▶ **Goal of the exercise**
With the pictures left out, print exactly the lines below that run from the one containing "中央弘前駅の土地 (399, 1689)" through the one containing "F.A.Q. (307, 2342)".

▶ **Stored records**

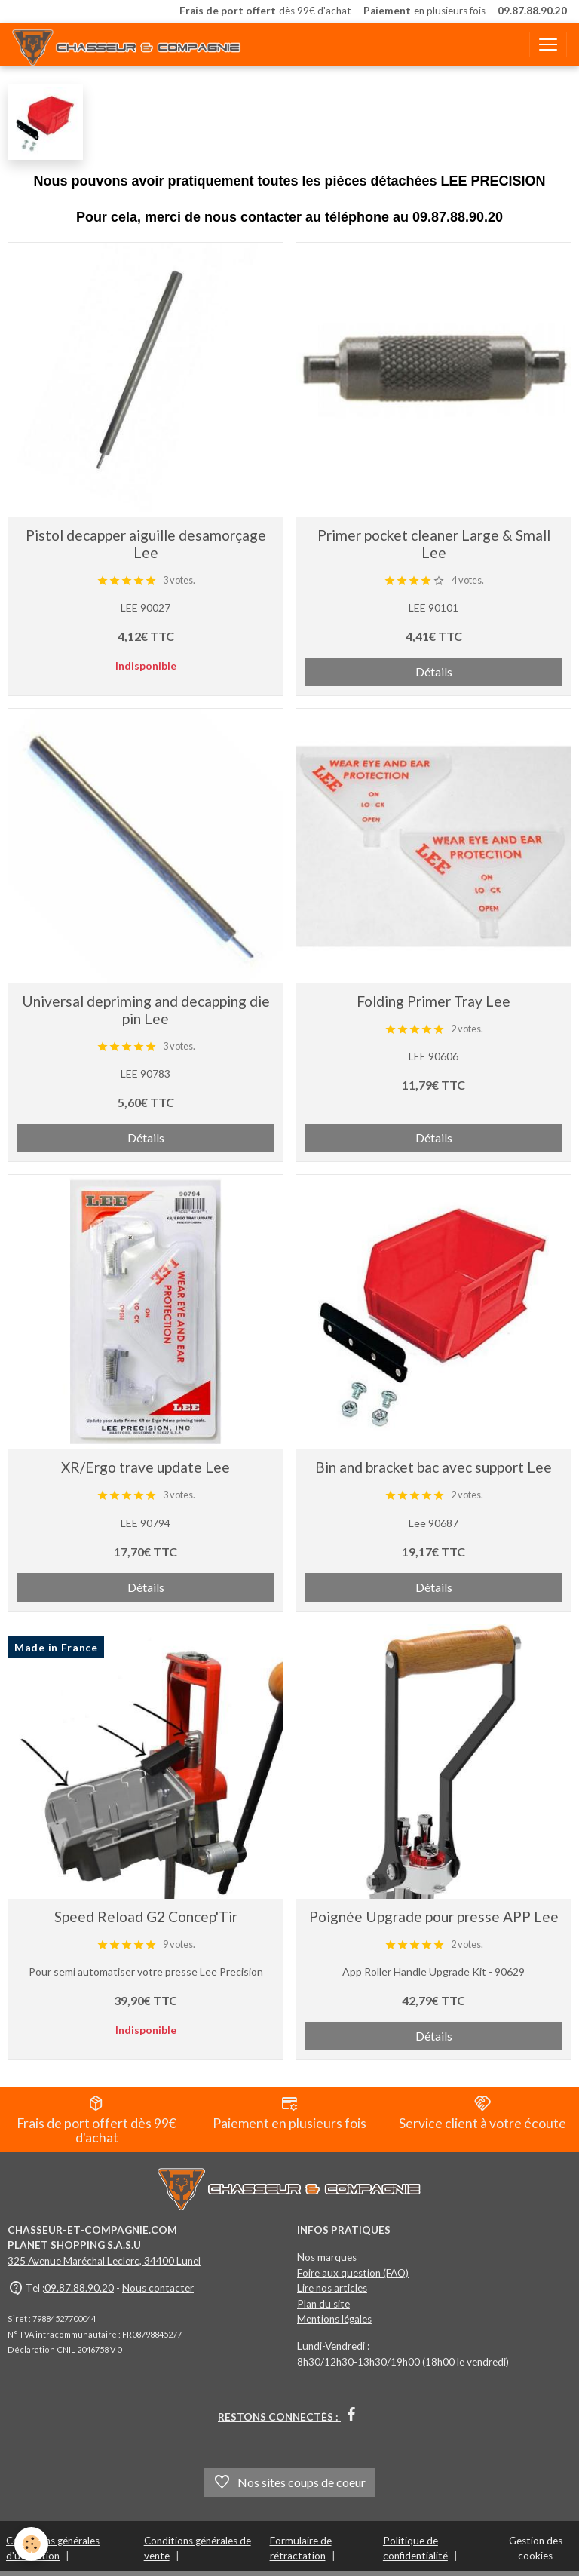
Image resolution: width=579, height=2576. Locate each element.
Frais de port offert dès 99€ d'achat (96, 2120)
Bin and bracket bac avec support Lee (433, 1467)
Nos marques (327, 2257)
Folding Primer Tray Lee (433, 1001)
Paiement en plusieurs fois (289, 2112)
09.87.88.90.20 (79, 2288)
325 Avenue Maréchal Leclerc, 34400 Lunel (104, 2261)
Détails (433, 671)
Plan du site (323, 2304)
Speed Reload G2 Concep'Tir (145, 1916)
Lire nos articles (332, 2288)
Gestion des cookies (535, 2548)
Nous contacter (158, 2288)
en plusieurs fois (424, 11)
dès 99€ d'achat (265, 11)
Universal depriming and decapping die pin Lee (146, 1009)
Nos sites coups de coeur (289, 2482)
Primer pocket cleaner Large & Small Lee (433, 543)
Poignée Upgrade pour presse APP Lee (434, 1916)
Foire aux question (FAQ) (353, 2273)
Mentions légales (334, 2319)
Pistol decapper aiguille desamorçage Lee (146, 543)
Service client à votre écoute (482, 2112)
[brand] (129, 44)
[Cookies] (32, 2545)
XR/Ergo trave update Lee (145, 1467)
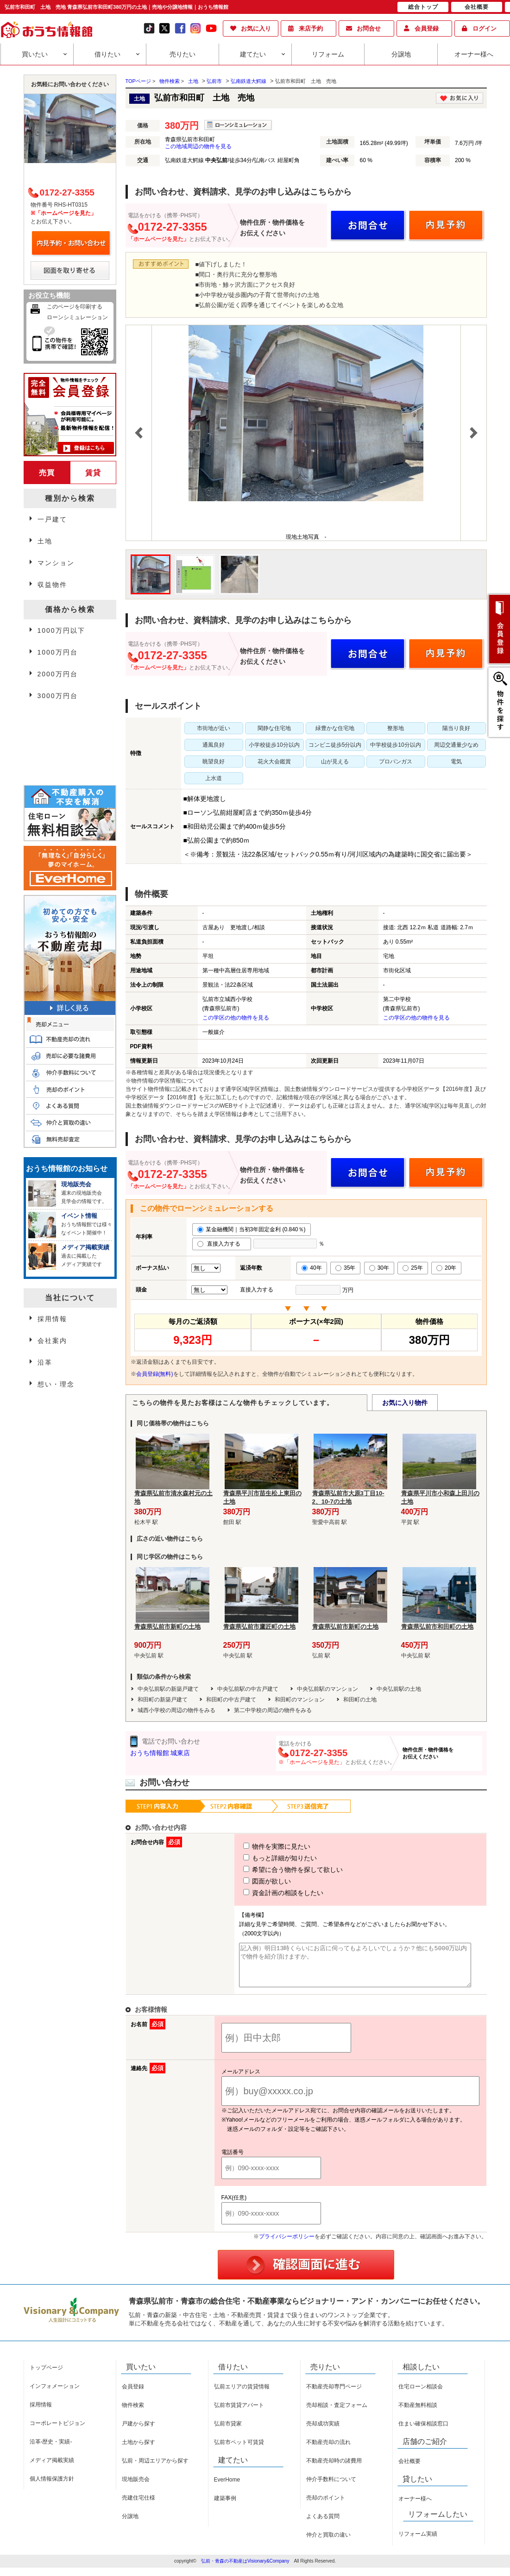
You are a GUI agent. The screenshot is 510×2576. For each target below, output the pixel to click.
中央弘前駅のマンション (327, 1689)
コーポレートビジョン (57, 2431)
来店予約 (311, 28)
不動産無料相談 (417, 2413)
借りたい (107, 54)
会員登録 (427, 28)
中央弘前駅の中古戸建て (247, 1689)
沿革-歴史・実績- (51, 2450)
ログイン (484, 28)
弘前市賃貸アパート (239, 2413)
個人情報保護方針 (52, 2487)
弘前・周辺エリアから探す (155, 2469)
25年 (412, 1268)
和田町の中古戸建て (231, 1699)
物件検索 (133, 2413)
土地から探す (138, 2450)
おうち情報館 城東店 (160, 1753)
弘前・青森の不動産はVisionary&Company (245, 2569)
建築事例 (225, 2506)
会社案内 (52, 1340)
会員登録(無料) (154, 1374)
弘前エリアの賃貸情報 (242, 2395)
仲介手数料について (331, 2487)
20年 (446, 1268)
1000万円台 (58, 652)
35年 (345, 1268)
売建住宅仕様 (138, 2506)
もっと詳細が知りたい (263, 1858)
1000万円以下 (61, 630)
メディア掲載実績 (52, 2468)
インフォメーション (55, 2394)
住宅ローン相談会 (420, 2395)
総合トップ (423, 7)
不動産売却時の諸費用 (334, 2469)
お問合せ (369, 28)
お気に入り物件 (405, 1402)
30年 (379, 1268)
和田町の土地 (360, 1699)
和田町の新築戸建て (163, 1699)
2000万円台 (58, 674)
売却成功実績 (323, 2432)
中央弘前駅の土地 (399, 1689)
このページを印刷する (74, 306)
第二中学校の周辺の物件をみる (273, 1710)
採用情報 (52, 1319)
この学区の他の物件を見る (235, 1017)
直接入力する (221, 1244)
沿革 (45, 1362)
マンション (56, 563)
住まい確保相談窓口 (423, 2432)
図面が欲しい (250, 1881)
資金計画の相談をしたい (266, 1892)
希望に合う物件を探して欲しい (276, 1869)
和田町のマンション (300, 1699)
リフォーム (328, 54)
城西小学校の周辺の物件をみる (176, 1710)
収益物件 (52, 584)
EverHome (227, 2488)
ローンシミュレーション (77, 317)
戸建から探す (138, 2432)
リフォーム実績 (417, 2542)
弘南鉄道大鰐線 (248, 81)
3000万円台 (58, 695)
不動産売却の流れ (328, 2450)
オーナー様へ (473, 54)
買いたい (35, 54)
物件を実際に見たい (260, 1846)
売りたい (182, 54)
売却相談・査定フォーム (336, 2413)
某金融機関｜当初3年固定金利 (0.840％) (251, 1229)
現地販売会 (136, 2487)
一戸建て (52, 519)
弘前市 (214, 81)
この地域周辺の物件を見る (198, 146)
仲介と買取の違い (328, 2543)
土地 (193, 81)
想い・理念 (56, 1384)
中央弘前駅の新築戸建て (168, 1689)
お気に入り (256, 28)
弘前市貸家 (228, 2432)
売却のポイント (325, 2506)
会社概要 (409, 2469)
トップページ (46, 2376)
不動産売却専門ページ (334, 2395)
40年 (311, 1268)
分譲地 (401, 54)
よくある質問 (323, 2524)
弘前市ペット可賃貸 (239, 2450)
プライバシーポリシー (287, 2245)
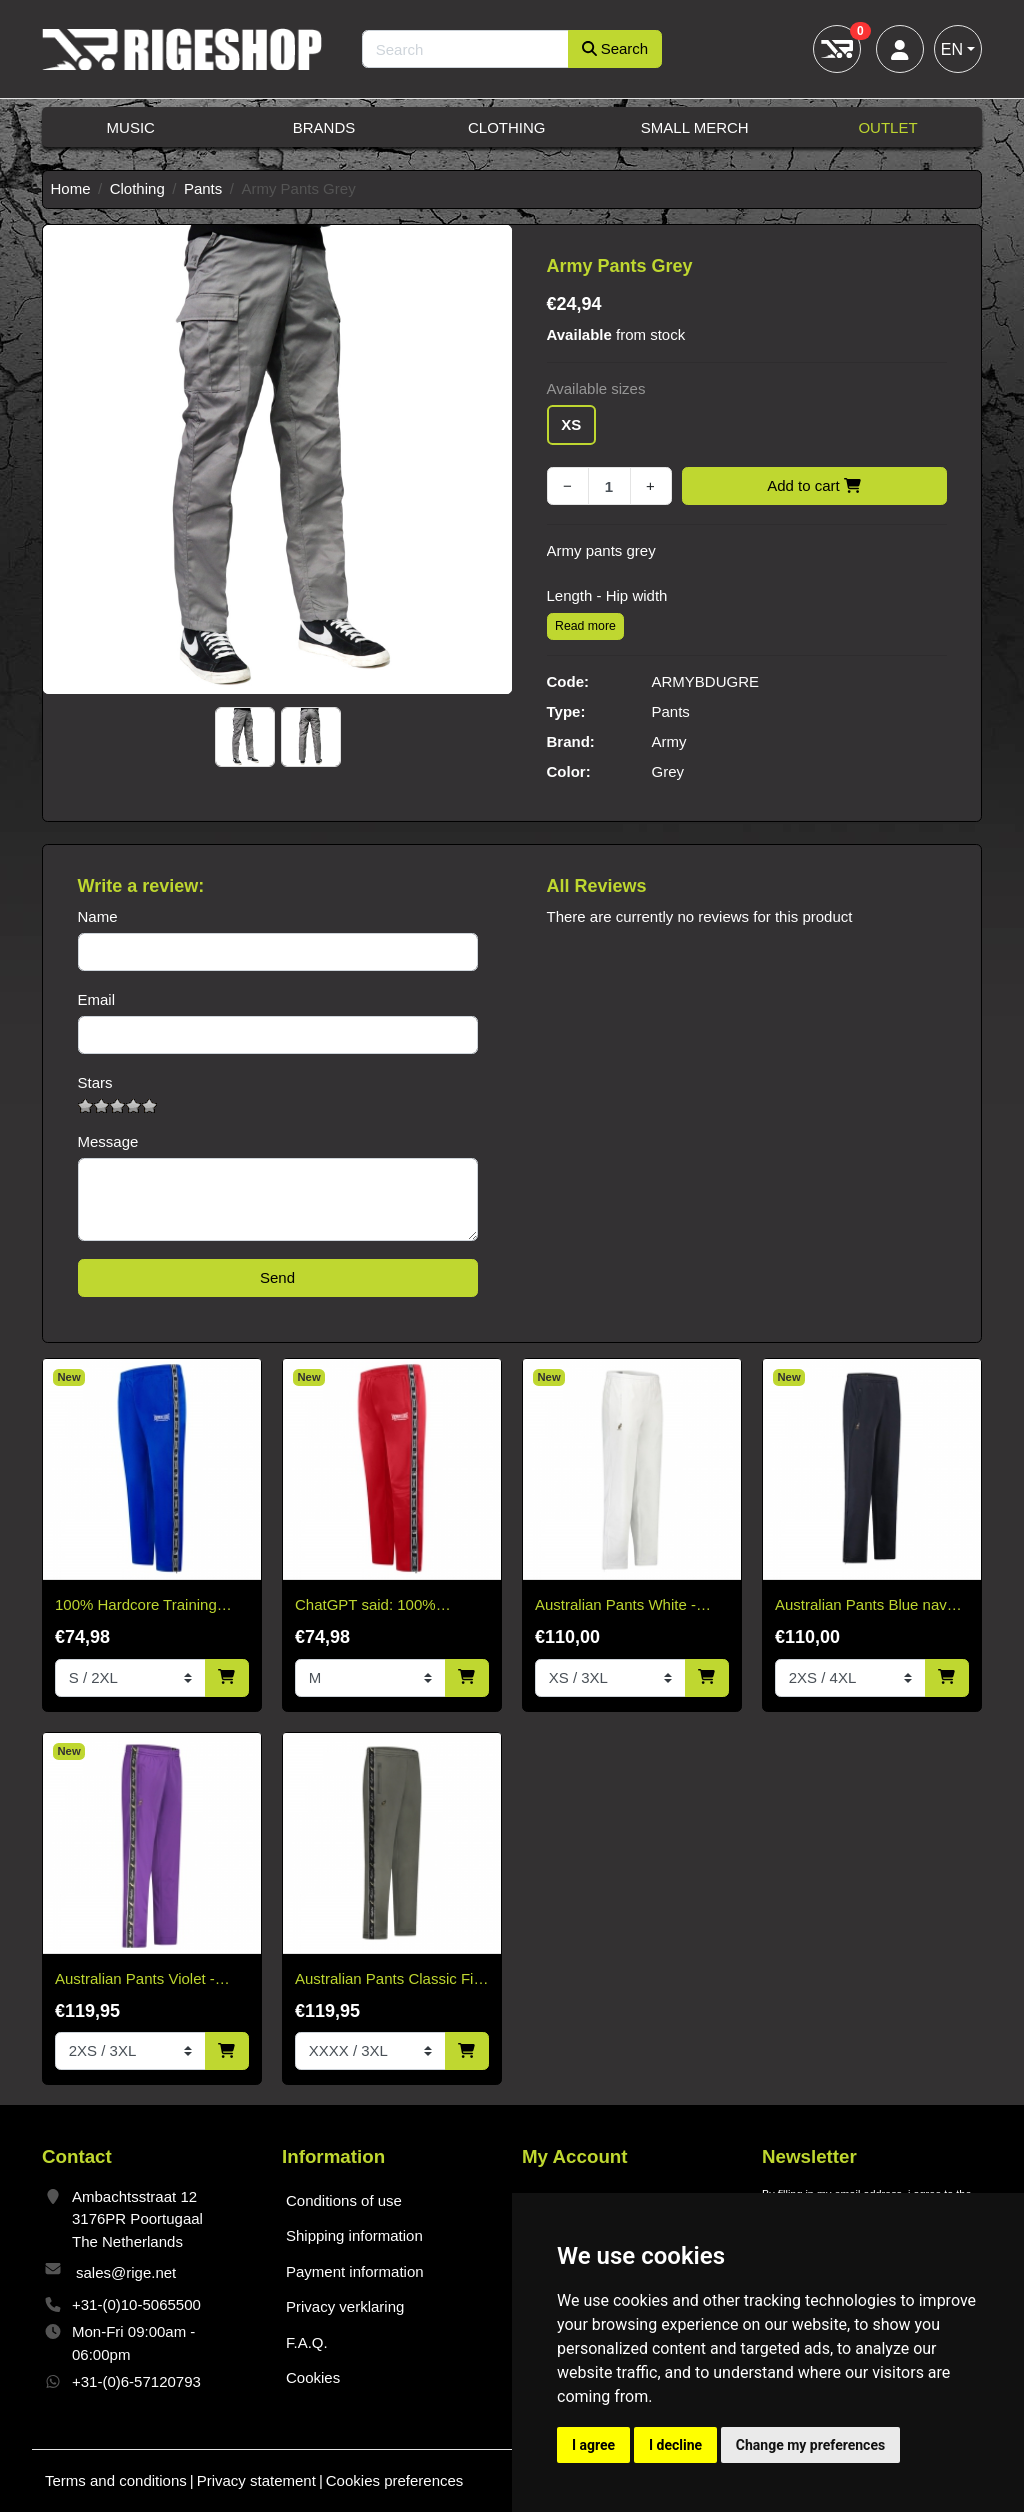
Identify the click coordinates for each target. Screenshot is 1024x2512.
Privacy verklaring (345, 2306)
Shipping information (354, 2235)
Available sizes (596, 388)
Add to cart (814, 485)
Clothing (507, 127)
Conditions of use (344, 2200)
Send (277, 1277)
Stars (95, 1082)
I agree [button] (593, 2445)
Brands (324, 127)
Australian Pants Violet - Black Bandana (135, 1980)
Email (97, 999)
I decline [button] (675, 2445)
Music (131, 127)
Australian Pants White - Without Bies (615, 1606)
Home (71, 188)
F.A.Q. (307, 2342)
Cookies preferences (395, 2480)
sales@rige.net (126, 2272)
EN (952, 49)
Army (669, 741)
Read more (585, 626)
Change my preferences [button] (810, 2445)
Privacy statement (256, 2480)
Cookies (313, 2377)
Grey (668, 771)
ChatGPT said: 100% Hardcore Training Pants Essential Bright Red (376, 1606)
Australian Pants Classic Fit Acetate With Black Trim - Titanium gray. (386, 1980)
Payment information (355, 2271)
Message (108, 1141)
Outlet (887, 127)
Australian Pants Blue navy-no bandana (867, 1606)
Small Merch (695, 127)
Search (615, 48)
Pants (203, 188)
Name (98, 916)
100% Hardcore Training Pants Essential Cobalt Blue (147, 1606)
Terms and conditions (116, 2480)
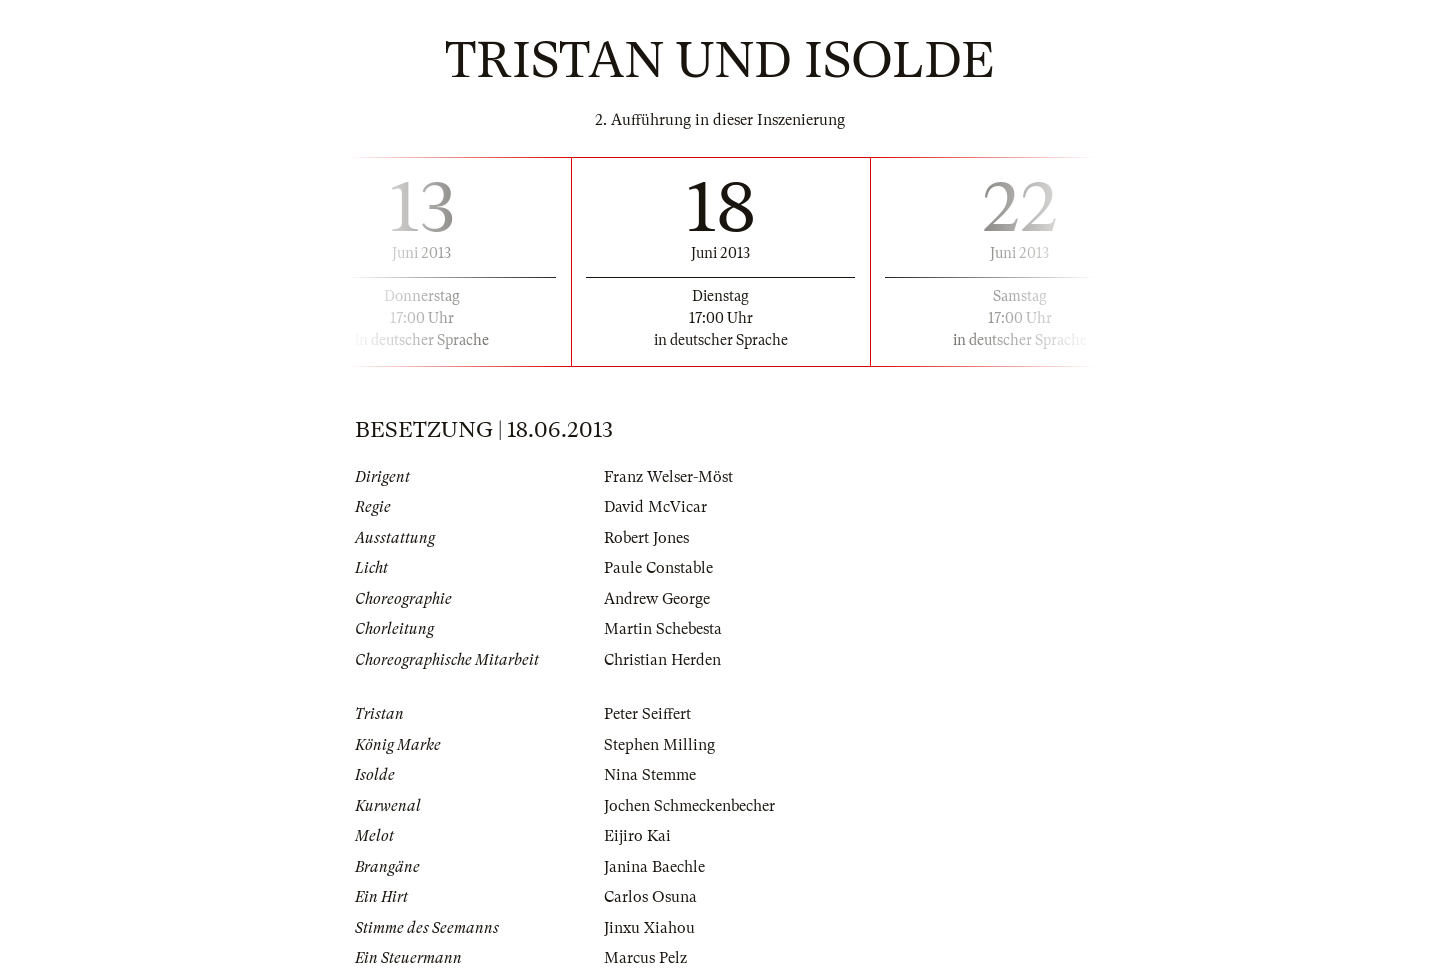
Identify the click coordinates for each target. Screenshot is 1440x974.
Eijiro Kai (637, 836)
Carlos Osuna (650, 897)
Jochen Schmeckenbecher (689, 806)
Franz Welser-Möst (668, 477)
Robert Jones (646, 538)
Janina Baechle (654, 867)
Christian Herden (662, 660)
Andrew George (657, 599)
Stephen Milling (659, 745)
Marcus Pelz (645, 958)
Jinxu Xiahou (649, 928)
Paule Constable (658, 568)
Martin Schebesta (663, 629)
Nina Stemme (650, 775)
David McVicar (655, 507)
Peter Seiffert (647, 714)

▶ **Your solution**
中央弘前駅の土地 (399, 1689)
このページを印刷する (74, 306)
第二中学校の周辺の物件をみる (273, 1710)
採用情報 (52, 1319)
この学区の他の物件を見る (235, 1017)
直接入力する (221, 1244)
沿革 (45, 1362)
マンション (56, 563)
住まい確保相談窓口 (423, 2432)
図面が欲しい (250, 1881)
資金計画の相談をしたい (266, 1892)
希望に合う物件を探して欲しい (276, 1869)
和田町のマンション (300, 1699)
リフォーム (328, 54)
城西小学校の周辺の物件をみる (176, 1710)
収益物件 (52, 584)
EverHome (227, 2488)
ローンシミュレーション (77, 317)
戸建から探す (138, 2432)
リフォーム実績 (417, 2542)
弘南鉄道大鰐線 (248, 81)
3000万円台 (58, 695)
不動産売却の流れ (328, 2450)
オーナー様へ (473, 54)
買いたい (35, 54)
物件を実際に見たい (260, 1846)
売りたい (182, 54)
売却相談・査定フォーム (336, 2413)
某金融機関｜当初3年固定金利 (0.840％) (251, 1229)
現地販売会 (136, 2487)
一戸建て (52, 519)
弘前市 (214, 81)
この地域周辺の物件を見る (198, 146)
仲介と買取の違い (328, 2543)
土地 (193, 81)
想い・理念 (56, 1384)
中央弘前駅の新築戸建て (168, 1689)
お気に入り (256, 28)
弘前市貸家 (228, 2432)
売却のポイント (325, 2506)
会社概要 (409, 2469)
トップページ (46, 2376)
不動産売却専門ページ (334, 2395)
40年 (311, 1268)
分譲地 (401, 54)
よくある質問 (323, 2524)
弘前市ペット可賃貸 (239, 2450)
プライバシーポリシー (287, 2245)
Identify the click coordinates for each target. Screenshot is 1024x2512.
Privacy verklaring (345, 2306)
Shipping information (354, 2235)
Available sizes (596, 388)
Add to cart (814, 485)
Clothing (507, 127)
Conditions of use (344, 2200)
Send (277, 1277)
Stars (95, 1082)
I agree [button] (593, 2445)
Brands (324, 127)
Australian Pants Violet - Black Bandana (135, 1980)
Email (97, 999)
I decline [button] (675, 2445)
Music (131, 127)
Australian Pants White - Without Bies (615, 1606)
Home (71, 188)
F.A.Q. (307, 2342)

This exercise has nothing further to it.